Required work: In the records that come next, find every line with "SundayMondayTuesdayWednesdayThursdayFrid". Return those lines.

**** Provided data ****

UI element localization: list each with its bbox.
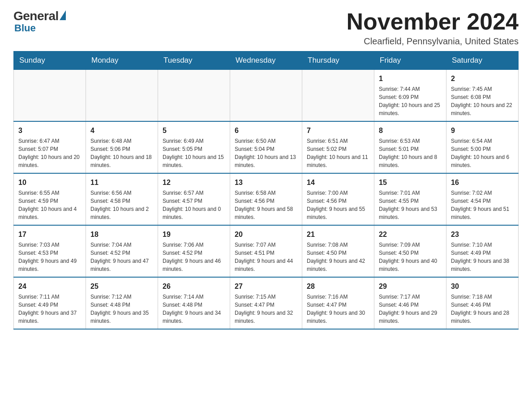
day-of-week-header: Tuesday — [158, 51, 230, 70]
day-of-week-header: Thursday — [302, 51, 374, 70]
day-info: Sunrise: 7:16 AMSunset: 4:47 PMDaylight:… — [307, 293, 369, 325]
calendar-table: SundayMondayTuesdayWednesdayThursdayFrid… — [13, 51, 519, 330]
month-year-title: November 2024 — [347, 9, 519, 34]
day-info: Sunrise: 7:10 AMSunset: 4:49 PMDaylight:… — [451, 241, 514, 273]
day-info: Sunrise: 6:55 AMSunset: 4:59 PMDaylight:… — [18, 189, 81, 221]
calendar-day-cell — [14, 70, 86, 122]
day-number: 2 — [451, 73, 514, 84]
calendar-day-cell: 22Sunrise: 7:09 AMSunset: 4:50 PMDayligh… — [374, 225, 446, 277]
day-number: 12 — [163, 177, 225, 188]
calendar-body: 1Sunrise: 7:44 AMSunset: 6:09 PMDaylight… — [14, 70, 519, 330]
day-number: 7 — [307, 125, 369, 136]
day-info: Sunrise: 7:03 AMSunset: 4:53 PMDaylight:… — [18, 241, 81, 273]
calendar-day-cell: 10Sunrise: 6:55 AMSunset: 4:59 PMDayligh… — [14, 173, 86, 225]
calendar-day-cell — [86, 70, 158, 122]
logo-blue-text: Blue — [14, 22, 36, 34]
day-number: 9 — [451, 125, 514, 136]
calendar-day-cell: 17Sunrise: 7:03 AMSunset: 4:53 PMDayligh… — [14, 225, 86, 277]
calendar-day-cell: 2Sunrise: 7:45 AMSunset: 6:08 PMDaylight… — [446, 70, 519, 122]
calendar-header: SundayMondayTuesdayWednesdayThursdayFrid… — [14, 51, 519, 70]
day-number: 6 — [235, 125, 297, 136]
day-number: 20 — [235, 229, 297, 240]
calendar-day-cell: 29Sunrise: 7:17 AMSunset: 4:46 PMDayligh… — [374, 277, 446, 329]
day-number: 3 — [18, 125, 81, 136]
day-info: Sunrise: 6:56 AMSunset: 4:58 PMDaylight:… — [90, 189, 153, 221]
day-number: 10 — [18, 177, 81, 188]
day-of-week-header: Saturday — [446, 51, 519, 70]
day-number: 21 — [307, 229, 369, 240]
day-number: 11 — [90, 177, 153, 188]
day-number: 29 — [379, 281, 442, 292]
calendar-day-cell: 26Sunrise: 7:14 AMSunset: 4:48 PMDayligh… — [158, 277, 230, 329]
day-info: Sunrise: 7:45 AMSunset: 6:08 PMDaylight:… — [451, 85, 514, 117]
day-info: Sunrise: 6:53 AMSunset: 5:01 PMDaylight:… — [379, 137, 442, 169]
calendar-day-cell: 13Sunrise: 6:58 AMSunset: 4:56 PMDayligh… — [230, 173, 302, 225]
calendar-day-cell: 1Sunrise: 7:44 AMSunset: 6:09 PMDaylight… — [374, 70, 446, 122]
day-number: 19 — [163, 229, 225, 240]
day-info: Sunrise: 7:17 AMSunset: 4:46 PMDaylight:… — [379, 293, 442, 325]
calendar-day-cell: 6Sunrise: 6:50 AMSunset: 5:04 PMDaylight… — [230, 121, 302, 173]
calendar-day-cell: 30Sunrise: 7:18 AMSunset: 4:46 PMDayligh… — [446, 277, 519, 329]
day-info: Sunrise: 7:02 AMSunset: 4:54 PMDaylight:… — [451, 189, 514, 221]
calendar-day-cell: 19Sunrise: 7:06 AMSunset: 4:52 PMDayligh… — [158, 225, 230, 277]
calendar-day-cell: 5Sunrise: 6:49 AMSunset: 5:05 PMDaylight… — [158, 121, 230, 173]
calendar-day-cell: 4Sunrise: 6:48 AMSunset: 5:06 PMDaylight… — [86, 121, 158, 173]
day-info: Sunrise: 7:14 AMSunset: 4:48 PMDaylight:… — [163, 293, 225, 325]
calendar-day-cell: 15Sunrise: 7:01 AMSunset: 4:55 PMDayligh… — [374, 173, 446, 225]
day-number: 15 — [379, 177, 442, 188]
day-number: 18 — [90, 229, 153, 240]
day-info: Sunrise: 7:01 AMSunset: 4:55 PMDaylight:… — [379, 189, 442, 221]
calendar-day-cell — [302, 70, 374, 122]
day-info: Sunrise: 7:07 AMSunset: 4:51 PMDaylight:… — [235, 241, 297, 273]
day-number: 17 — [18, 229, 81, 240]
calendar-day-cell: 28Sunrise: 7:16 AMSunset: 4:47 PMDayligh… — [302, 277, 374, 329]
day-number: 25 — [90, 281, 153, 292]
day-info: Sunrise: 7:00 AMSunset: 4:56 PMDaylight:… — [307, 189, 369, 221]
day-of-week-header: Friday — [374, 51, 446, 70]
day-info: Sunrise: 6:58 AMSunset: 4:56 PMDaylight:… — [235, 189, 297, 221]
calendar-day-cell — [230, 70, 302, 122]
calendar-day-cell: 27Sunrise: 7:15 AMSunset: 4:47 PMDayligh… — [230, 277, 302, 329]
day-info: Sunrise: 7:11 AMSunset: 4:49 PMDaylight:… — [18, 293, 81, 325]
day-info: Sunrise: 7:09 AMSunset: 4:50 PMDaylight:… — [379, 241, 442, 273]
day-number: 13 — [235, 177, 297, 188]
day-info: Sunrise: 6:51 AMSunset: 5:02 PMDaylight:… — [307, 137, 369, 169]
day-number: 23 — [451, 229, 514, 240]
day-number: 24 — [18, 281, 81, 292]
day-info: Sunrise: 7:15 AMSunset: 4:47 PMDaylight:… — [235, 293, 297, 325]
calendar-day-cell: 3Sunrise: 6:47 AMSunset: 5:07 PMDaylight… — [14, 121, 86, 173]
logo: General Blue — [13, 9, 66, 34]
calendar-day-cell: 25Sunrise: 7:12 AMSunset: 4:48 PMDayligh… — [86, 277, 158, 329]
calendar-day-cell: 11Sunrise: 6:56 AMSunset: 4:58 PMDayligh… — [86, 173, 158, 225]
calendar-day-cell: 21Sunrise: 7:08 AMSunset: 4:50 PMDayligh… — [302, 225, 374, 277]
logo-general-text: General — [13, 9, 59, 23]
day-of-week-header: Sunday — [14, 51, 86, 70]
calendar-week-row: 24Sunrise: 7:11 AMSunset: 4:49 PMDayligh… — [14, 277, 519, 329]
day-number: 16 — [451, 177, 514, 188]
calendar-day-cell: 7Sunrise: 6:51 AMSunset: 5:02 PMDaylight… — [302, 121, 374, 173]
day-of-week-header: Monday — [86, 51, 158, 70]
day-number: 5 — [163, 125, 225, 136]
calendar-week-row: 3Sunrise: 6:47 AMSunset: 5:07 PMDaylight… — [14, 121, 519, 173]
day-number: 30 — [451, 281, 514, 292]
calendar-week-row: 17Sunrise: 7:03 AMSunset: 4:53 PMDayligh… — [14, 225, 519, 277]
day-number: 4 — [90, 125, 153, 136]
calendar-day-cell: 24Sunrise: 7:11 AMSunset: 4:49 PMDayligh… — [14, 277, 86, 329]
day-info: Sunrise: 7:06 AMSunset: 4:52 PMDaylight:… — [163, 241, 225, 273]
calendar-day-cell: 8Sunrise: 6:53 AMSunset: 5:01 PMDaylight… — [374, 121, 446, 173]
day-number: 8 — [379, 125, 442, 136]
calendar-day-cell: 18Sunrise: 7:04 AMSunset: 4:52 PMDayligh… — [86, 225, 158, 277]
days-of-week-row: SundayMondayTuesdayWednesdayThursdayFrid… — [14, 51, 519, 70]
calendar-week-row: 10Sunrise: 6:55 AMSunset: 4:59 PMDayligh… — [14, 173, 519, 225]
day-info: Sunrise: 7:44 AMSunset: 6:09 PMDaylight:… — [379, 85, 442, 117]
day-info: Sunrise: 6:47 AMSunset: 5:07 PMDaylight:… — [18, 137, 81, 169]
logo-triangle-icon — [60, 10, 66, 20]
day-info: Sunrise: 7:18 AMSunset: 4:46 PMDaylight:… — [451, 293, 514, 325]
day-info: Sunrise: 7:04 AMSunset: 4:52 PMDaylight:… — [90, 241, 153, 273]
page-header: General Blue November 2024 Clearfield, P… — [13, 9, 519, 47]
day-number: 14 — [307, 177, 369, 188]
day-info: Sunrise: 7:08 AMSunset: 4:50 PMDaylight:… — [307, 241, 369, 273]
day-info: Sunrise: 6:57 AMSunset: 4:57 PMDaylight:… — [163, 189, 225, 221]
calendar-day-cell: 20Sunrise: 7:07 AMSunset: 4:51 PMDayligh… — [230, 225, 302, 277]
day-info: Sunrise: 6:50 AMSunset: 5:04 PMDaylight:… — [235, 137, 297, 169]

****

Finished task:
calendar-table: SundayMondayTuesdayWednesdayThursdayFrid… — [13, 51, 519, 330]
calendar-header: SundayMondayTuesdayWednesdayThursdayFrid… — [14, 51, 519, 70]
days-of-week-row: SundayMondayTuesdayWednesdayThursdayFrid… — [14, 51, 519, 70]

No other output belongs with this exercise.